The isotopic composition of clams obviously reflects that of the ecosystem in which they live, their trophic level and the food web. Manila clams from selected north-western Adriatic lagoons live in an aquatic environment that is rich in nutrients and characterized by low (very negative) δ13C and high δ15N values. This isotopic fingerprint of tissues, although slightly modified by biological fractionation, is transferred to local clams, which, on this basis, can be distinguished from products that have originated elsewhere in the world. More difficult is the identification of the precise point of origin of different manila clams produced in nearby lagoons with similar environmental and climatic conditions. In this case, the use of more variables (e.g., isotopic fingerprint of shells and C/N as well as the isotopic composition of tissues) is requested to trace the sample provenance in more detail.

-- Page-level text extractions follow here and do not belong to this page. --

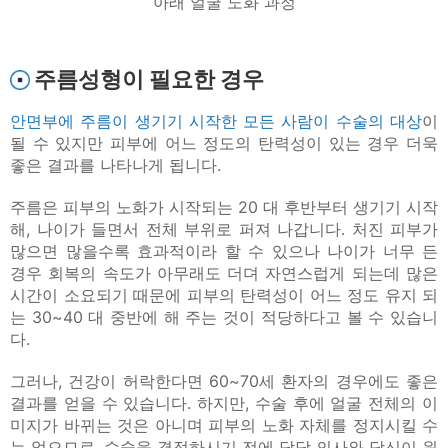
아래 얼굴 노화 과정
주름성형이 필요한 경우
안면부에 주름이 생기기 시작한 모든 사람이 수술의 대상
이
될 수 있지만 피부에 어느 정도의 탄력성이 있는 경우 더욱
좋은 결과를 나타나게 됩니다.
주름은 피부의 노화가 시작되는 20 대 후반부터 생기기 시작
해, 나이가 들면서 전체 부위로 퍼져 나갑니다. 처진 피부가
많으면 많을수록 효과적이라 할 수 있으나 나이가 너무 든
경우 회복의 속도가 아무래도 더뎌 자연스럽게 되는데 많은
시간이 소요되기 때문에 피부의 탄력성이 어느 정도 유지 되
는 30~40 대 중반에 해 주는 것이 적당하다고 볼 수 있습니
다.
그러나, 건강이 허락한다면 60~70세 환자의 경우에도 좋은
결과를 얻을 수 있습니다. 하지만, 수술 후에 얼굴 전체의 이
미지가 바뀌는 것은 아니며 피부의 노화 자체를 정지시킬 수
는 없으므로, 수술을 결정하시기 전에 담당 의사와 당신이 원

We are aware that C and N isotopic shifts could be partly related to the different climatic conditions that possibly occurred during the diachronous sampling survey conducted in this study. For this reason, further research should involve the analysis of a larger number of samples, possibly collected simultaneously in the distinct north-western Adriatic lagoons, with the aim of creating a more robust isotopic archive to compare unknown samples with referenced datasets. Moreover, additional isotopic tracers should be taken into account to corroborate the robustness of the hypothesis. In this light, our research will continue, in order to (1) analyze further manila clams from the considered lagoons to validate the outlined δ13C-δ15N compositional range and (2) to explore other isotopic parameters (e.g., sulfur and oxygen isotope analyses) measurable by IRMS that could be useful as a proxy of their origin and provenance.